Anand Jayakumar has been involved in the development of numerous healthcare apps for QBurst clients. According to him, designing with patients in mind will not only boost app engagement but also help organizations reach full continuum of care.
Medical images need high-resolution device screens so as to display minute details. This is particularly important as the brightness of a particular pixel translates to Hounsfield encoded units that eventually determine dosage of medicines and radiation therapy in future course of treatment. View ports should be adjusted properly so that scan reports and test results can be easily deciphered, making prognosis easier for physicians.
Many a time, the heavy lifting job of testing is left to users. In a survey conducted among 900 participants, 45% of the respondents opined that device compatibility was an issue. Issues such as these can be easily rooted out within a device lab before the app goes live. The automated environment has the added advantage of employing minimal resources and promising higher consistency. Organizations need to be farsighted in building environment-aware apps that can break through connectivity barriers and signal jamming issues so that the apps can work unaffected anywhere, anytime.
3. Lack of Expert Involvement
In most cases, clinicians are counted out of the app development process. Doctors are often unable to clearly articulate ideas to a coder, and so are the developers who try to bounce off the rationale behind the integration of a functionality of the medical practitioners, making the twosome gruesome. This calls for the involvement of domain experts who can straddle the line between a developer and a practitioner.
Most coders integrate medical information from secondary sources that can be dangerously misleading. Infact, most of the apps in the market are blamed for giving misinformation about the etiology of a disease and the treatment procedures. For instance, an app that miscalculates a diabetic patient’s blood glucose level could lead to insulin overdose and subsequently diabetic shock that could cause death. Some of the apps even purport to function as therapeutic devices like an iPhone app that emits light to treat acne, apps that emit sound waves to cure headaches, and so on.

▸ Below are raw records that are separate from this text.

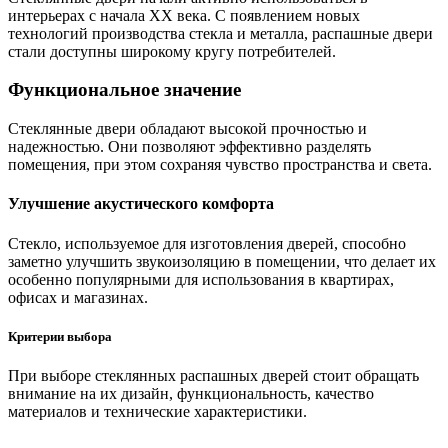
интерьерах с начала XX века. С появлением новых
технологий производства стекла и металла, распашные двери
стали доступны широкому кругу потребителей.
Функциональное значение
Стеклянные двери обладают высокой прочностью и
надежностью. Они позволяют эффективно разделять
помещения, при этом сохраняя чувство пространства и света.
Улучшение акустического комфорта
Стекло, используемое для изготовления дверей, способно
заметно улучшить звукоизоляцию в помещении, что делает их
особенно популярными для использования в квартирах,
офисах и магазинах.
Критерии выбора
При выборе стеклянных распашных дверей стоит обращать
внимание на их дизайн, функциональность, качество
материалов и технические характеристики.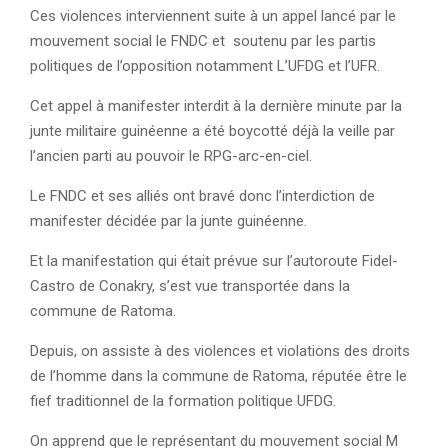
Ces violences interviennent suite à un appel lancé par le
mouvement social le FNDC et soutenu par les partis
politiques de l’opposition notamment L’UFDG et l’UFR.
Cet appel à manifester interdit à la dernière minute par la
junte militaire guinéenne a été boycotté déjà la veille par
l’ancien parti au pouvoir le RPG-arc-en-ciel.
Le FNDC et ses alliés ont bravé donc l’interdiction de
manifester décidée par la junte guinéenne.
Et la manifestation qui était prévue sur l’autoroute Fidel-
Castro de Conakry, s’est vue transportée dans la
commune de Ratoma.
Depuis, on assiste à des violences et violations des droits
de l’homme dans la commune de Ratoma, réputée être le
fief traditionnel de la formation politique UFDG.
On apprend que le représentant du mouvement social M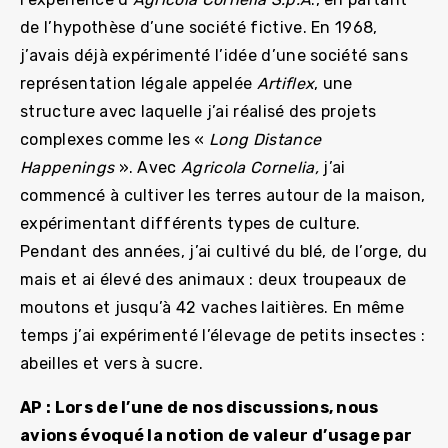
de l’hypothèse d’une société fictive. En 1968,
j’avais déjà expérimenté l’idée d’une société sans
représentation légale appelée
Artiflex
, une
structure avec laquelle j’ai réalisé des projets
complexes comme les «
Long Distance
Happenings
». Avec
Agricola Cornelia,
j’ai
commencé à cultiver les terres autour de la maison,
expérimentant différents types de culture.
Pendant des années, j’ai cultivé du blé, de l’orge, du
mais et ai élevé des animaux : deux troupeaux de
moutons et jusqu’à 42 vaches laitières. En même
temps j’ai expérimenté l’élevage de petits insectes :
abeilles et vers à sucre.
AP : Lors de l’une de nos discussions, nous
avions évoqué la notion de valeur d’usage par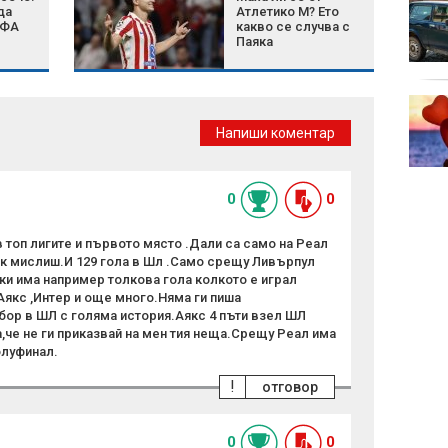
да
Атлетико М? Ето
зодии по време на
ИФА
какво се случва с
директното движение
Паяка
на Венера на 8 август
2026 г.
Кои 6 семена са най-
добрият съюзник на
Напиши коментар
сърцето?
0
0
в топ лигите и първото място .Дали са само на Реал
Как мислиш.И 129 гола в Шл .Само срещу Ливърпул
ки има например толкова гола колкото е играл
Аякс ,Интер и още много.Няма ги пиша
бор в ШЛ с голяма история.Аякс 4 пъти взел ШЛ
а,че не ги приказвай на мен тия неща.Срещу Реал има
олуфинал.
!
отговор
0
0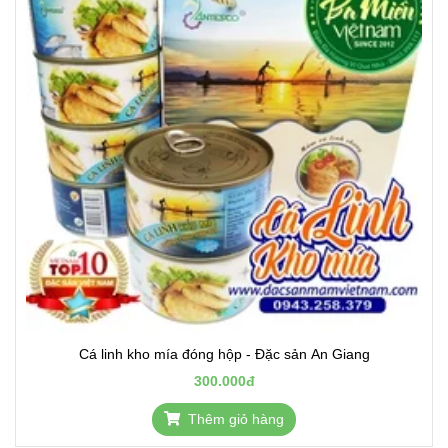
Cá linh kho mía đóng hộp - Đặc sản An Giang
300.000đ
Thêm giỏ hàng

It is at this juncture that FDA has stepped in to stop the entry of such dangerous apps. About hundreds of them have been purged from the market. As a preemptive measure, concerned stakeholders should see to it that their apps fall within the regulatory framework of FDA or accreditation systems like CE marking.
Stimulate Success in Your mHealth Apps
There is widespread notion that if an app is good, end users will accept it with good grace. It’s not true always. For an app to be successful, it needs to resonate with the end users and offer genuine help to patients. It is also expected to provide context-sensitive help to a person who gets stuck while using it.
“If you think about how healthcare is delivered, it’s on an ad hoc basis. Someone comes into a hospital, someone comes into a pharmacy, someone comes to a doctor. But beyond those touchpoints, the patients are on their own. There’s no real continuity of care.”, says Christopher A. Viehbacher, CEO of Sanofi. True that. For this reason, stakeholders need to collaborate with patients to understand the issues they face along the usability way and co-design solutions that embrace customer satisfaction. In this manner, mHealth apps can contribute towards more productive and sustainable health management.